By Geoffrey Moore, MDV Venture Partner
What you are likely to find in a downturn is that niche markets will take precedence over mass markets. That is because the most compelling value propositions—the ones that move even a tight-fisted customer to spend in tough times—tend to be local rather than global. Thus the financial services industry will be under enormous pressure to spend on compliance solutions, the health care industry on productivity solutions, and the media and advertising communities on better targeted marketing solutions. General purpose productivity investments, by contrast, are more likely to be put on hold.
The result of these circumstances is that mass markets in a recession become severely commoditized, rewarding only the lowest cost producers. Companies who chase them anyway become unsustainably unprofitable and end up being consolidated. Companies who focus on niche markets, by contrast, find their customers are more loyal and their offers more valuable. As a result they can charge higher margins over what is admittedly a smaller landscape, finding profitability in a downsized form. Niche market winners, in other words, live to fight another day.
For companies under $500 M, a single niche market can offer immediate returns at a sufficient scale to warrant a major strategic bet. For large established corporations, on the other hand, no single niche market moves the needle sufficiently by itself. These companies must instead attack large numbers of niche markets simultaneously in order to create meaningful total returns. How is this possible?

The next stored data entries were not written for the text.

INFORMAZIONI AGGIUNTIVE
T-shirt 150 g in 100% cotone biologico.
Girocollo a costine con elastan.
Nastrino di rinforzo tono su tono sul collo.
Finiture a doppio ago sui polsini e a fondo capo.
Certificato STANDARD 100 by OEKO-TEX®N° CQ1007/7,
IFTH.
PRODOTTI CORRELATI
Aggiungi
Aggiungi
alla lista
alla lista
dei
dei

The answer is to focus individual business units (or their moral equivalents in your form of organization) on finding the growth niches within their existing installed bases. Merhdad Baghai and his colleagues outline this idea effectively in their book The Granularity of Growth (see also an article of the same title in the May, 2007, McKinsey Quarterly). Their research shows that even in the lowest growth markets there are pockets of high growth, either in terms of geographical regions or specialized populations. To capitalize on these opportunities corporations need to modify their offerings and their go-to-market programs, but not radically. More than anything else, they simply need to focus, to overspend within the niches, and under-spend elsewhere. This is not radical, but it is disruptive and does require a change in management methods, key metrics, compensation incentives, and reporting systems.
Big or small, niche market strategy is the order of the day for all companies except the lowest cost consolidator. For that company alone commoditization is an ally, and its goal is to drive prices so low as to clear the field. Such scorching the earth will not penetrate deeply into niche markets, however, for the value gained from customized offerings exceeds the cost saved from a commodity purchase.